- _Instructions to follow_: With pictures removed, the data below should be returned exactly.

(Collected data)
▬▬▬
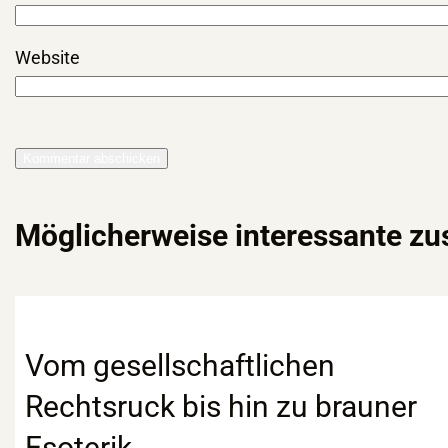
Website
Möglicherweise interessante z
Vom gesellschaftlichen
Rechtsruck bis hin zu brauner
Esoterik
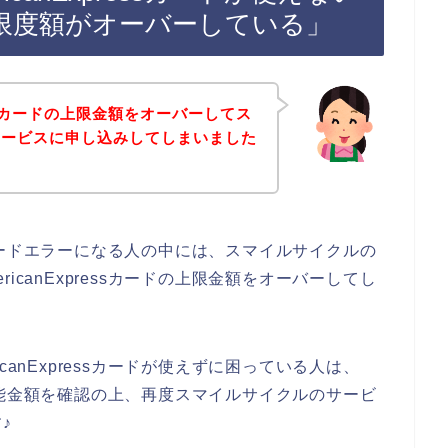
限度額がオーバーしている」
ressカードの上限金額をオーバーしてス
サービスに申し込みしてしまいました
essカードエラーになる人の中には、スマイルサイクルの
icanExpressカードの上限金額をオーバーしてし
canExpressカードが使えずに困っている人は、
の利用可能金額を確認の上、再度スマイルサイクルのサービ
♪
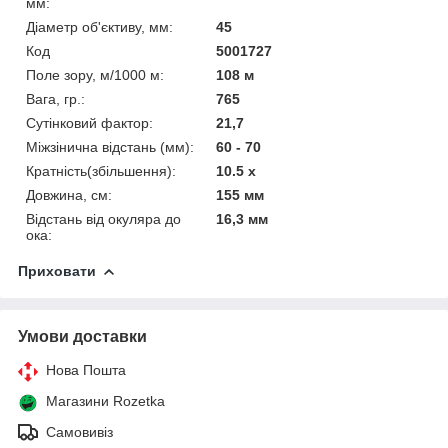
мм:
Діаметр об'єктиву, мм:
45
Код
5001727
Поле зору, м/1000 м:
108 м
Вага, гр.:
765
Сутінковий фактор:
21,7
Міжзінична відстань (мм):
60 - 70
Кратність(збільшення):
10.5 х
Довжина, см:
155 мм
Відстань від окуляра до
16,3 мм
ока:
Приховати
Умови доставки
Нова Пошта
Магазини Rozetka
Самовивіз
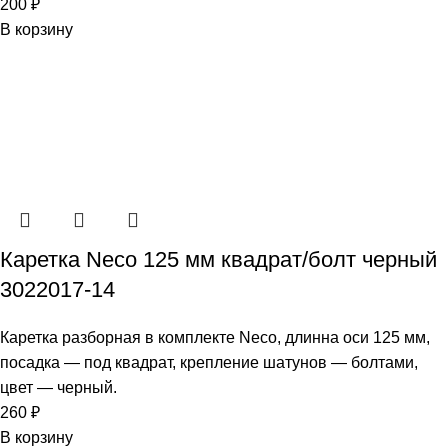
200
₽
В корзину
Каретка Neco 125 мм квадрат/болт черный
3022017-14
Каретка разборная в комплекте Neco, длинна оси 125 мм,
посадка — под квадрат, крепление шатунов — болтами,
цвет — черный.
260
₽
В корзину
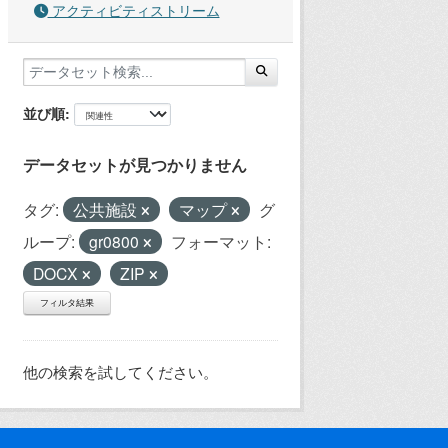
アクティビティストリーム
並び順
データセットが見つかりません
タグ:
公共施設
マップ
グ
ループ:
gr0800
フォーマット:
DOCX
ZIP
フィルタ結果
他の検索を試してください。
▬▬▬
- _Response below_:
Website
Möglicherweise interessante z
Vom gesellschaftlichen
Rechtsruck bis hin zu brauner
Esoterik
限度額がオーバーしている」
ressカードの上限金額をオーバーしてス
サービスに申し込みしてしまいました
essカードエラーになる人の中には、スマイルサイクルの
icanExpressカードの上限金額をオーバーしてし
canExpressカードが使えずに困っている人は、
の利用可能金額を確認の上、再度スマイルサイクルのサービ
♪
мм:
Діаметр об'єктиву, мм:
45
Код
5001727
Поле зору, м/1000 м:
108 м
Вага, гр.:
765
Сутінковий фактор:
21,7
Міжзінична відстань (мм):
60 - 70
Кратність(збільшення):
10.5 х
Довжина, см:
155 мм
Відстань від окуляра до
16,3 мм
ока:
Приховати
Умови доставки
Нова Пошта
Магазини Rozetka
Самовивіз
200
₽
В корзину
Каретка Neco 125 мм квадрат/болт черный
3022017-14
Каретка разборная в комплекте Neco, длинна оси 125 мм,
посадка — под квадрат, крепление шатунов — болтами,
цвет — черный.
260
₽
В корзину
アクティビティストリーム
並び順
データセットが見つかりません
タグ:
公共施設
マップ
グ
ループ:
gr0800
フォーマット:
DOCX
ZIP
フィルタ結果
他の検索を試してください。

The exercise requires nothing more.